REQUIREMENT -
Nothing outside the range is wanted. Repeat exactly the lines below from the one with "near HBM levels" through the one with "upstream as polysilicon ambitions emerge".

[Page-level text extractions]
════

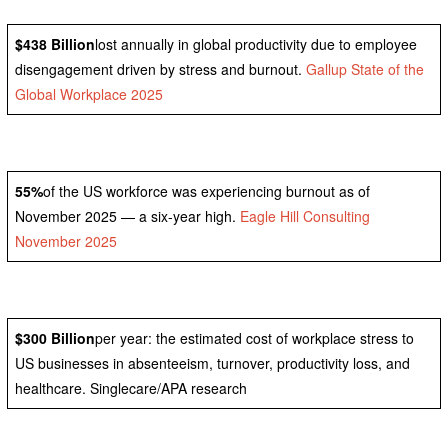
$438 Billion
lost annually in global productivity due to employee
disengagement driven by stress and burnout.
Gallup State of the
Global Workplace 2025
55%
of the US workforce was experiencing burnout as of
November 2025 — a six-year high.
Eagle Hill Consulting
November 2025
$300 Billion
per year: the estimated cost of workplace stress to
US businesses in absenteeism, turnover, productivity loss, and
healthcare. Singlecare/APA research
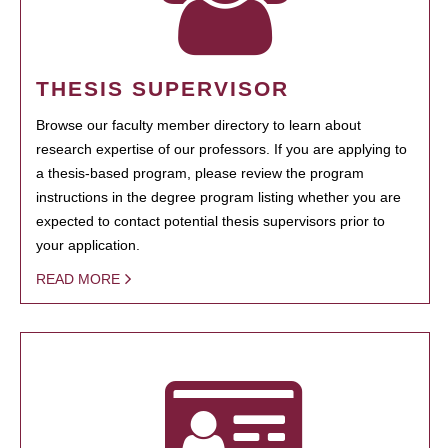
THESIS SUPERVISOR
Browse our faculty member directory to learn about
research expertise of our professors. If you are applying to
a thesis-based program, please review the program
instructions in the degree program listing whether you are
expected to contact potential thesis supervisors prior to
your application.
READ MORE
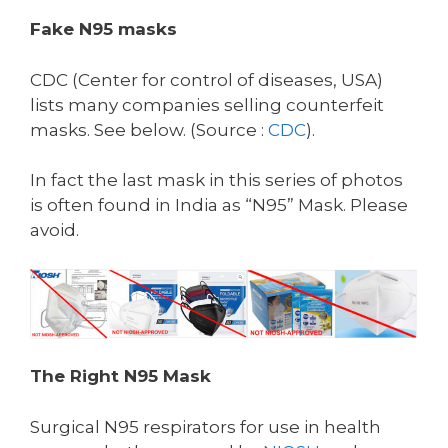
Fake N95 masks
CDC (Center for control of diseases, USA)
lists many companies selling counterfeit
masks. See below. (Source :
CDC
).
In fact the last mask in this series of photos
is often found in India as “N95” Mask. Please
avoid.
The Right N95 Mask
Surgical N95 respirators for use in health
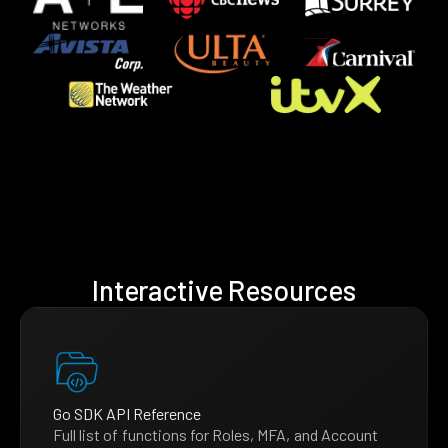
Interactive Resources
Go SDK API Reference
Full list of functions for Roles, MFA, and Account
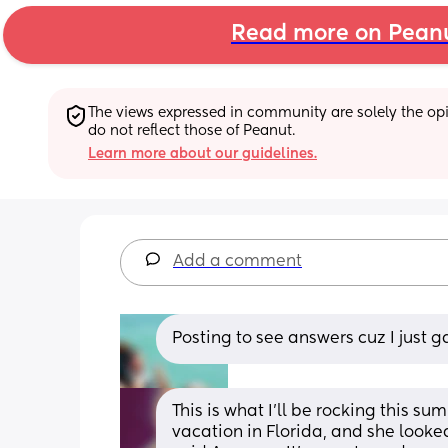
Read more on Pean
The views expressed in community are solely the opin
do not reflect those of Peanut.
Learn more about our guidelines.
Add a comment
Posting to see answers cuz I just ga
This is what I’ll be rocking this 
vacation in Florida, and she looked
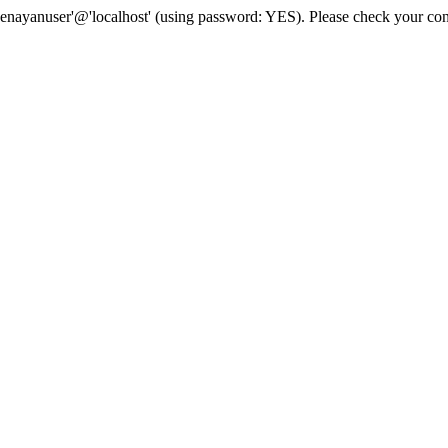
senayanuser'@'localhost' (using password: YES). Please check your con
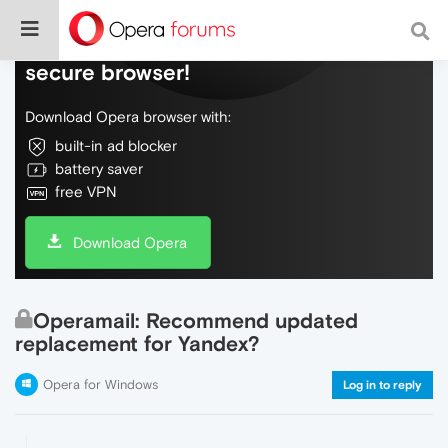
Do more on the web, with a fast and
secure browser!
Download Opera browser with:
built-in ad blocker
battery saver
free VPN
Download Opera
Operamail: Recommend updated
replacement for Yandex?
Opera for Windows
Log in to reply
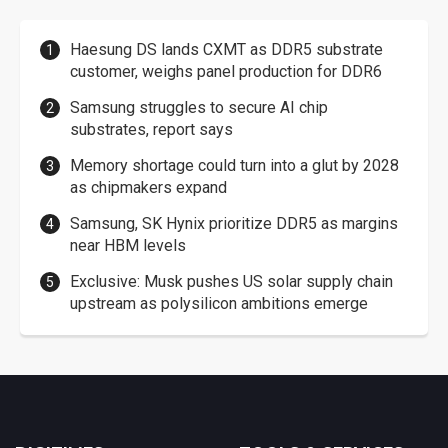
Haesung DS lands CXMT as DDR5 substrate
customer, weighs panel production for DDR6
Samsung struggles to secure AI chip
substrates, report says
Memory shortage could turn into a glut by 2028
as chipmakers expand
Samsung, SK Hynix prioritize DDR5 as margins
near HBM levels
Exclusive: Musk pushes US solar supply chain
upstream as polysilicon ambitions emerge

════

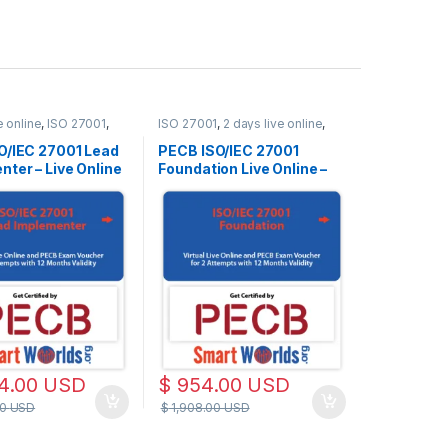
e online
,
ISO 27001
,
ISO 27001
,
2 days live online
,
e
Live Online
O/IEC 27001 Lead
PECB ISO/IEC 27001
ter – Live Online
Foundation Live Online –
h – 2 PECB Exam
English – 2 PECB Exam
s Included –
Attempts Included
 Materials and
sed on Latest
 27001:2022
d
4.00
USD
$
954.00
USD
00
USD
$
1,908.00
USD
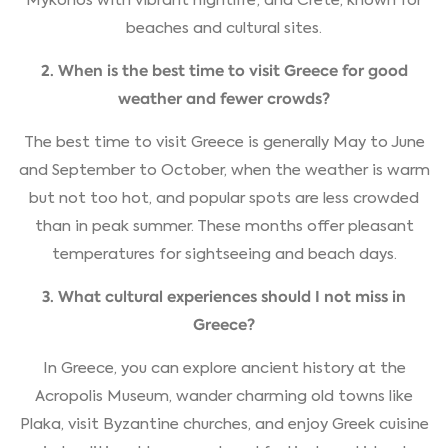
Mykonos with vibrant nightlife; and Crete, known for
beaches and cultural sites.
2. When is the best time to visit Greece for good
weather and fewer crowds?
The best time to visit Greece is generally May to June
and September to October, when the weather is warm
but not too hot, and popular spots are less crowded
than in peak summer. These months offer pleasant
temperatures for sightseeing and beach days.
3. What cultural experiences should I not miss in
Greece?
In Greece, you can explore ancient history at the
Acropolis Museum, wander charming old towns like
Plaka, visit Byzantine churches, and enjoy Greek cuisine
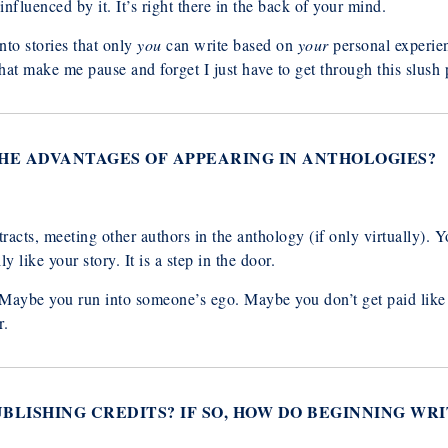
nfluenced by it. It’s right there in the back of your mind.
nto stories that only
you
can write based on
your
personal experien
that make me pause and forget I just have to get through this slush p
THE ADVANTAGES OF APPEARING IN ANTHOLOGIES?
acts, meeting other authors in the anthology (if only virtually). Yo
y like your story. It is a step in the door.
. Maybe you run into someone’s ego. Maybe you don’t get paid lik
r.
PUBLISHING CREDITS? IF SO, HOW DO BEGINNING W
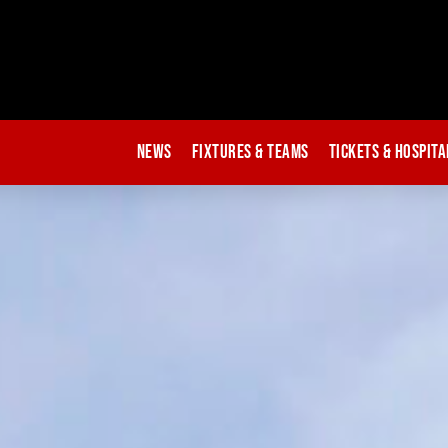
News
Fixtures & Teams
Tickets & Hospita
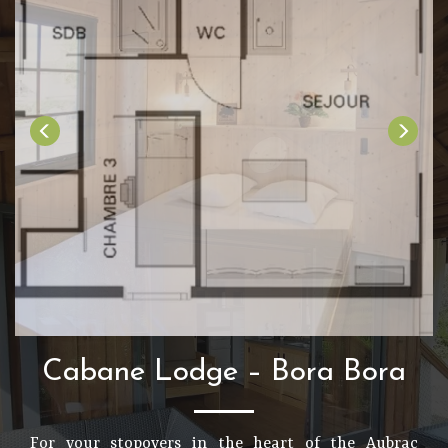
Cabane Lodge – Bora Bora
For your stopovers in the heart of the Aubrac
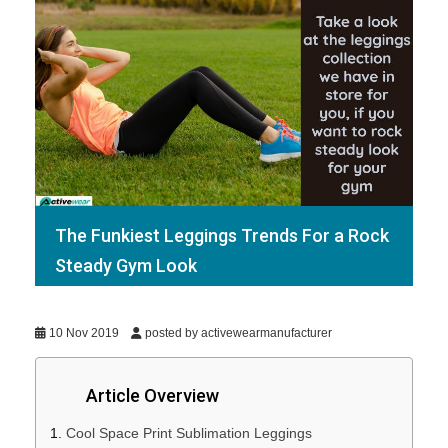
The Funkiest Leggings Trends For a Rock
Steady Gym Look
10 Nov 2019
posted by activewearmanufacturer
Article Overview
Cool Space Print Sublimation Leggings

════

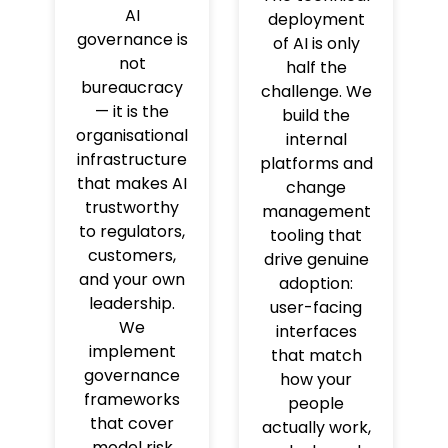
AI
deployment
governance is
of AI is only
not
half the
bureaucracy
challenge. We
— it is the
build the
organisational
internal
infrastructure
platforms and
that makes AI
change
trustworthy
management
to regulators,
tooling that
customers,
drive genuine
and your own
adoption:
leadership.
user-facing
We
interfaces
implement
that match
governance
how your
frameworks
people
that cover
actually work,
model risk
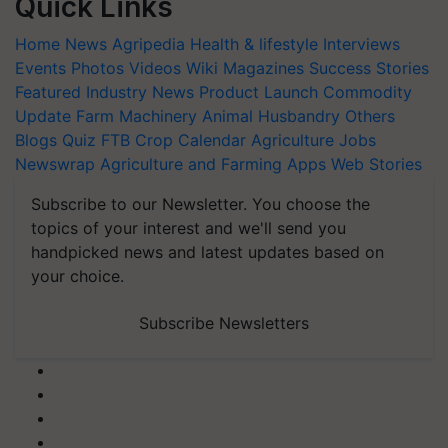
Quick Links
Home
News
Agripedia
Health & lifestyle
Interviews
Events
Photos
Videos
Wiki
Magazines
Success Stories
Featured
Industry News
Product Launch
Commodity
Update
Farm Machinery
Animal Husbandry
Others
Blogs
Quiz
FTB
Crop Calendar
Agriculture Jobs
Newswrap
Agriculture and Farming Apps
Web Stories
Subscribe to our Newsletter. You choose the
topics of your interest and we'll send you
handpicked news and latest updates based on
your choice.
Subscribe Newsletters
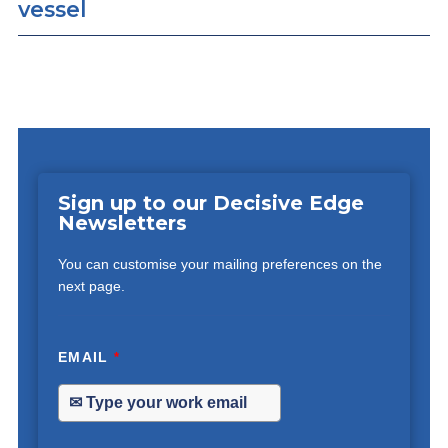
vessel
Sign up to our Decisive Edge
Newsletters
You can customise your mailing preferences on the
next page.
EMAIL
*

════

RESULT -
near HBM levels
Exclusive: Musk pushes US solar supply chain
upstream as polysilicon ambitions emerge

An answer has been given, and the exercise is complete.